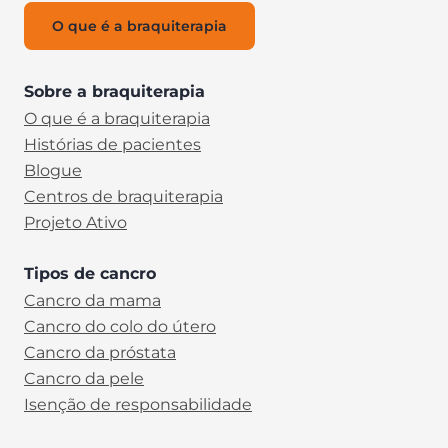
O que é a braquiterapia
Sobre a braquiterapia
O que é a braquiterapia
Histórias de pacientes
Blogue
Centros de braquiterapia
Projeto Ativo
Tipos de cancro
Cancro da mama
Cancro do colo do útero
Cancro da próstata
Cancro da pele
Isenção de responsabilidade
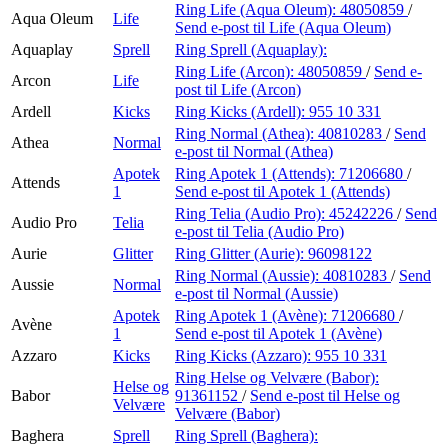
Ring Life (Aqua Oleum):
48050859
/
Aqua Oleum
Life
Send e-post
til Life (Aqua Oleum)
Aquaplay
Sprell
Ring Sprell (Aquaplay):
Ring Life (Arcon):
48050859
/
Send e-
Arcon
Life
post
til Life (Arcon)
Ardell
Kicks
Ring Kicks (Ardell):
955 10 331
Ring Normal (Athea):
40810283
/
Send
Athea
Normal
e-post
til Normal (Athea)
Apotek
Ring Apotek 1 (Attends):
71206680
/
Attends
1
Send e-post
til Apotek 1 (Attends)
Ring Telia (Audio Pro):
45242226
/
Send
Audio Pro
Telia
e-post
til Telia (Audio Pro)
Aurie
Glitter
Ring Glitter (Aurie):
96098122
Ring Normal (Aussie):
40810283
/
Send
Aussie
Normal
e-post
til Normal (Aussie)
Apotek
Ring Apotek 1 (Avène):
71206680
/
Avène
1
Send e-post
til Apotek 1 (Avène)
Azzaro
Kicks
Ring Kicks (Azzaro):
955 10 331
Ring Helse og Velvære (Babor):
Helse og
Babor
91361152
/
Send e-post
til Helse og
Velvære
Velvære (Babor)
Baghera
Sprell
Ring Sprell (Baghera):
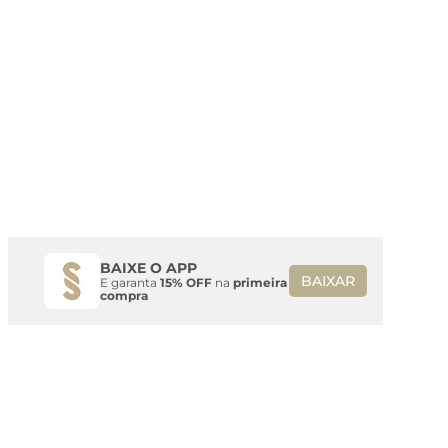
BAIXE O APP
BAIXAR
E garanta
15% OFF
na
primeira
compra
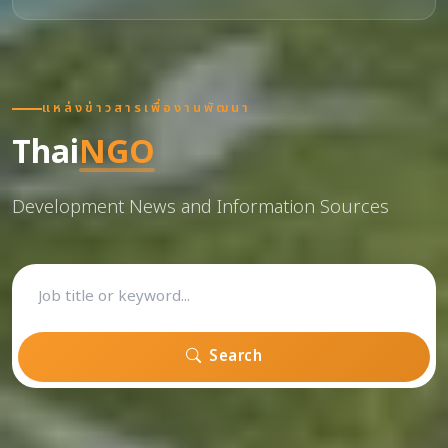
แหล่งข่าวสารเพื่องานพัฒนา
Thai
NGO
Development News and Information Sources
Search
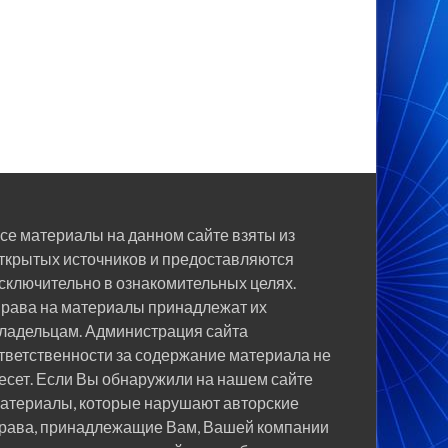
се материалы на данном сайте взяты из
ткрытых источников и предоставляются
сключительно в ознакомительных целях.
рава на материалы принадлежат их
ладельцам. Администрация сайта
тветственности за содержание материала не
есет. Если Вы обнаружили на нашем сайте
атериалы, которые нарушают авторские
рава, принадлежащие Вам, Вашей компании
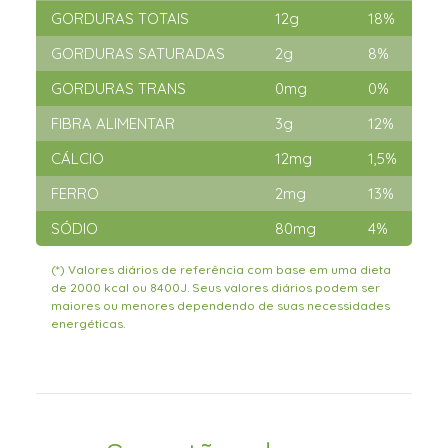
GORDURAS TOTAIS
12g
18%
GORDURAS SATURADAS
2g
8%
GORDURAS TRANS
0mg
0%
FIBRA ALIMENTAR
3g
12%
CÁLCIO
12mg
1,5%
FERRO
2mg
13%
SÓDIO
80mg
4%
(*) Valores diários de referência com base em uma dieta
de 2000 kcal ou 8400J. Seus valores diários podem ser
maiores ou menores dependendo de suas necessidades
energéticas.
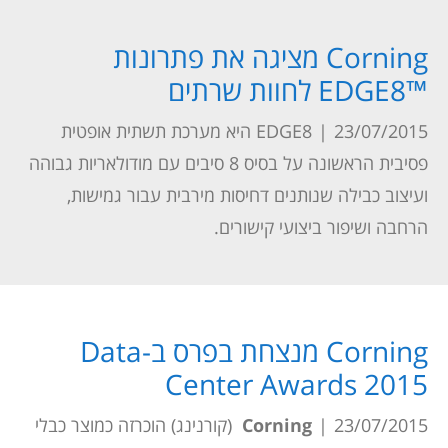
Corning מציגה את פתרונות
™EDGE8 לחוות שרתים
23/07/2015
|
EDGE8
היא מערכת
תשתית אופטית
פסיבית הראשונה על בסיס 8 סיבים עם מודולאריות גבוהה
ועיצוב כבילה שנותנים דחיסות מירבית עבור גמישות,
הרחבה ושיפור ביצועי קישורים.
Corning מנצחת בפרס ב-Data
Center Awards 2015
23/07/2015
|
Corning
(
קורנינג
)
הוכרזה כמוצר כבלי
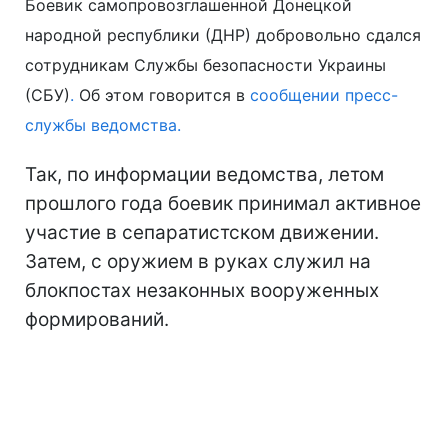
Боевик самопровозглашенной Донецкой
народной республики (ДНР) добровольно сдался
сотрудникам Службы безопасности Украины
(СБУ)
.
Об этом говорится в
сообщении пресс-
службы ведомства.
Так, по информации ведомства, летом
прошлого года боевик принимал активное
участие в сепаратистском движении.
Затем, с оружием в руках служил на
блокпостах незаконных вооруженных
формирований.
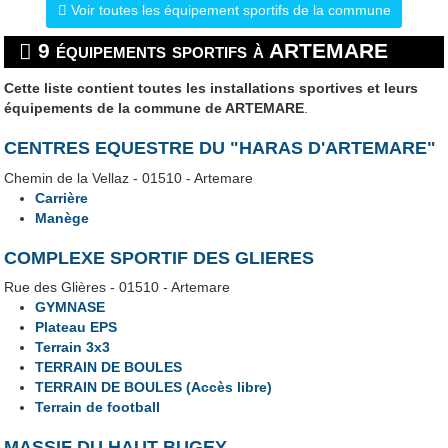
Voir toutes les équipement sportifs de la commune
9 équipements sportifs à ARTEMARE
Cette liste contient toutes les installations sportives et leurs
équipements de la commune de ARTEMARE
.
CENTRES EQUESTRE DU "HARAS D'ARTEMARE"
Chemin de la Vellaz - 01510 - Artemare
Carrière
Manège
COMPLEXE SPORTIF DES GLIERES
Rue des Glières - 01510 - Artemare
GYMNASE
Plateau EPS
Terrain 3x3
TERRAIN DE BOULES
TERRAIN DE BOULES (Accès libre)
Terrain de football
MASSIF DU HAUT BUGEY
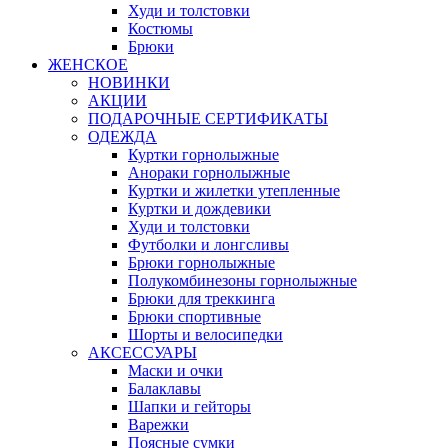
Худи и толстовки
Костюмы
Брюки
ЖЕНСКОЕ
НОВИНКИ
АКЦИИ
ПОДАРОЧНЫЕ СЕРТИФИКАТЫ
ОДЕЖДА
Куртки горнолыжные
Анораки горнолыжные
Куртки и жилетки утепленные
Куртки и дождевики
Худи и толстовки
Футболки и лонгсливы
Брюки горнолыжные
Полукомбинезоны горнолыжные
Брюки для треккинга
Брюки спортивные
Шорты и велосипедки
АКСЕССУАРЫ
Маски и очки
Балаклавы
Шапки и гейторы
Варежки
Поясные сумки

========================================

▶ **Task requirements**
From the records above, copy exactly the stretch from the line holding "Plateau EPS" through the line holding "Брюки спортивные", both ends included, without the pictures.

▶ **Response area**
Plateau EPS
Terrain 3x3
TERRAIN DE BOULES
TERRAIN DE BOULES (Accès libre)
Terrain de football
MASSIF DU HAUT BUGEY
Худи и толстовки
Костюмы
Брюки
ЖЕНСКОЕ
НОВИНКИ
АКЦИИ
ПОДАРОЧНЫЕ СЕРТИФИКАТЫ
ОДЕЖДА
Куртки горнолыжные
Анораки горнолыжные
Куртки и жилетки утепленные
Куртки и дождевики
Худи и толстовки
Футболки и лонгсливы
Брюки горнолыжные
Полукомбинезоны горнолыжные
Брюки для треккинга
Брюки спортивные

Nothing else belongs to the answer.